▸ **Activity**:
Nothing but the records, copied exactly and stripped of pictures, should be in the answer.

[Records contained in a dataset]
╭──

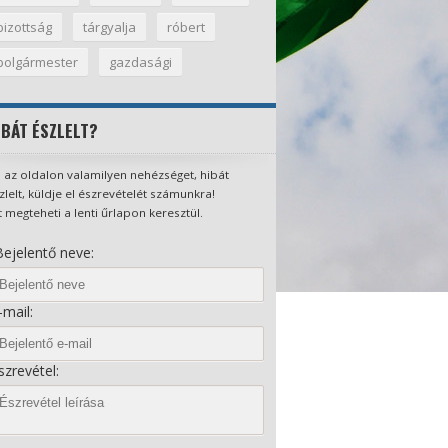
bizottság
tárgyalja
róbert
polgármester
gazdasági
IBÁT ÉSZLELT?
 az oldalon valamilyen nehézséget, hibát
zlelt, küldje el észrevételét számunkra!
t megteheti a lenti űrlapon keresztül.
ejelentő neve:
mail:
zrevétel:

╰──

▸ **Solution**:
bizottság
tárgyalja
róbert
polgármester
gazdasági
IBÁT ÉSZLELT?
 az oldalon valamilyen nehézséget, hibát
zlelt, küldje el észrevételét számunkra!
t megteheti a lenti űrlapon keresztül.
ejelentő neve:
mail:
zrevétel:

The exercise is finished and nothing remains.